Vejo aí uma contribuição das antigas tradições, estabelecendo a ordem do sistema capitalista japonês. Esse sistema vitalício de emprego leva a uma identificação da vida profissional à vida de uma empresa, e a vida da empresa à vida pessoal. Comparado com o ocidente, podemos dizer que as jornadas de trabalho são maiores. Mas também podemos dizer que na sociedade japonesa, o trabalho não é visto como realidade isolada, individualizada, inteiramente divorciada do homem que a realiza. (...) vida profissional e vida pessoal acabam quase por se confundir. As preocupações relativas ao trabalho estendem sua interferência além das horas estritamente passadas na fábrica: alimentam as conversas à noite e nos fins de semana,onde se encontram os assalariados que trabalham em um mesmo departamento ou fábrica¹.
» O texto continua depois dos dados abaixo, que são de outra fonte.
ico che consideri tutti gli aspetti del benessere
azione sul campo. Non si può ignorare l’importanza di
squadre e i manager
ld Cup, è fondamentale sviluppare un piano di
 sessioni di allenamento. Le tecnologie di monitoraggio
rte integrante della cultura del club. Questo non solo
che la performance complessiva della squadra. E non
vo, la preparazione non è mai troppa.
Contrariamente à prática dominante no França [e no ocidente em geral], em que cada indivíduo teria interesse para sua própria promoção e para sua própria proteção, em reter saber, no Japão, a atitude é diametralmente inversa. Não apenas as transferências recíprocas de conhecimento e de experiência são legítimas e favorecidas, como também os comportamentos individualistas de reter saberes são julgados negativamente e enfraquecem a posição do indivíduo que os praticaria. Por outro lado, sendo o coletivo a base da organização, ele se torna naturalmente um lugar de acolhimento e de socialização, onde as diferenças de competência são reconhecidas como normais e motivam a tomada de iniciativa, por parte do coletivo, do preenchimento de carências ou deficiências profissionais que os indivíduos venham a manifestar¹.